As masses die from the COVID-19 Pandemic, they await August 12 to steal more and more. T-shirts, fitenges, Chibuku and Kachasu, for Mosi is a luxury, Kwachas and of course, Sunday Amens, are their favorite tools. And how can a starving person refuse a meal from a witch if it can keep him alive for a day, or a thirsty soul refuse a drink from the devil if it gives it enough energy to reach a stream? So our enslaving poverty, to these soulless politicians, a secret weapon. In our impoverishment they joyfully dance, demanding unearned encomiums from us, by throwing stolen Kwachas, chitenge, T-shirts at us in broad daylight, while buying our voter’s cards to ensure we don’t vote them out. On election eve, they hypnotize us with nshima, kachasu and chibuku so that the following day, we cast our votes under a deadly spell–after all, natulyamo! With that they bid us farewell until another election is in sight.
Audacious PF cadres are the most identified, but these actions are well established across the political spectrum. Presidential, Parliamentary and local government elections involve vote buying. Even the process of selecting contestants is influenced by bank accounts–you can’t campaign with empty pockets. It is what it is! I respect the advocacy against “votes for cash.” But we must not pretend our politics are clean–campaigns are influenced by cash payments and other bribes and benefits.
Economic depravity is not evenly spread. For the poor whose access to income is highly restricted, for example, giving them K200 in exchange for a voter’s card, or a vote is better than voting for a great candidate who promises to end poverty once in office. This is also true with chitenges, and T-shirts. The poor receive them with great pride–the attires add to their wardrobes. The concept that benefits of the elections will be felt after one is in office is not engraved in our political system–ours is the ZNBC mantra–“if you pay, it will show.” The majority of Zambians wants immediate benefits from politicians. Tribal identification may override this factor, but the electorate must be kept happy with some of these items if one has to remain competitive.
Throwing cash on the poor in exchange for votes may be wrong. But the cultural virtue of sharing is at play. As a rich person, for instance, HH is in an awkward position. He is expected to thrash out Kwachas across the country. If he doesn’t, he would be characterized as a close fisted politician–a vituperative title his opponents employ to define him.

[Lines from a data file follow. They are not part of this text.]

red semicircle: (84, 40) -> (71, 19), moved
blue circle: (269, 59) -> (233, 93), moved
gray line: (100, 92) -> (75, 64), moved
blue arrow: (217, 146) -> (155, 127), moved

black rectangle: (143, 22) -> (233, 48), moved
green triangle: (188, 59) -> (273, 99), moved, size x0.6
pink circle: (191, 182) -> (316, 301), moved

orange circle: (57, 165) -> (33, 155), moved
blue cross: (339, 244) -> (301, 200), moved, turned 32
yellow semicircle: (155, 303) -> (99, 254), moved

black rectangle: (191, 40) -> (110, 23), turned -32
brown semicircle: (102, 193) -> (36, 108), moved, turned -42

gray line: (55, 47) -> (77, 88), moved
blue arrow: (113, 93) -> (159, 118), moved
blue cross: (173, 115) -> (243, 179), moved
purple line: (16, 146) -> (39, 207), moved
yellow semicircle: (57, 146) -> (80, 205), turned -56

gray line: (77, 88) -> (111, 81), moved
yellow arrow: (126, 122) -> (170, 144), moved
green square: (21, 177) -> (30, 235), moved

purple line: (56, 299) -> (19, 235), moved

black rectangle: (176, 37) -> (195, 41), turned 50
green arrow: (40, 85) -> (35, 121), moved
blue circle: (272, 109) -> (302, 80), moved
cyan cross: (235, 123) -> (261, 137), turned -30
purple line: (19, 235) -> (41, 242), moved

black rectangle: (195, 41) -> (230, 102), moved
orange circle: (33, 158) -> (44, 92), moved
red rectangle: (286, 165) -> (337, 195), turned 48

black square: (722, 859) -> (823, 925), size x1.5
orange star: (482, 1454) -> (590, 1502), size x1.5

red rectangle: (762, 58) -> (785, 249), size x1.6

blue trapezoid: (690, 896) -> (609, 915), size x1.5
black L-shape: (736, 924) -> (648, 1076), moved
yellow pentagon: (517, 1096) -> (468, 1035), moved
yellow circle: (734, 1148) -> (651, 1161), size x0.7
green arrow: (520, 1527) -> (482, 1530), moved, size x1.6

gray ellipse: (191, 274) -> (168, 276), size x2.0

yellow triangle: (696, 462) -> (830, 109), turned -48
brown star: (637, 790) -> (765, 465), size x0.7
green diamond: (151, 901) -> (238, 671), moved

It is not how many times we share, but what matters most is that we have shared when we meet. Sharing once in five years is not that bad–after all, many of us do so with our relatives. We may educate people, but the truth remains–T-shirts, fitenges, cash, and of course, Chibuku and Kachasu–ukulyamo move votes. You can’t win without them. Be it Chiluba, Mwanawasa, Banda, Sata, Lungu, HH Kalaba, and M’membe, they all know this truth–without these four, even Jesus wouldn’t win Zambian elections!
Importantly, the rural voter does not experience economic challenges as an urban voter. The PF stratagem has been to marry its cash payments to socio-cultural expectations–rural folks interpret it as cultural altruism. A video from a UPND member from Luapula teasing the PF’s distribution of cash payments to people is an example. That giving money by the well-to-do to the less fortunate is an established cultural expectation, the opposition may demean it, but the poor view it as a true expression of kindness. Sadly candidates who don’t give money to the electorate are viewed as having a voracious African character, and undeserving of political office. Thus the UPND and other parties are forced to join in dishing out cash, while criticizing the PF for doing the same. It is not the cash which is an issue, rather how much cash PF is handing out to the electorate. Since PF is in power, it is exploiting government resources to win favor from the electorate. This is the problem which the opposition is highlighting, but not the act itself.
So what is the way forward? Political strategists ought to take these four into consideration. Zambians will always sell and buy votes. Opposition politicians may tease the electorate for accepting salt, sugar, and cash from the Party in power in exchange for votes. To a poor voter, however, it is simply flapdoodle–a good and caring person is the one who gives a cup of salt or sugar rather than the one who promises a good road once in power. As Bembas say, “batasha ico wiketeko” (you say thanks for what is in your hands). So how political strategists negotiate this culture is critical to winning future elections.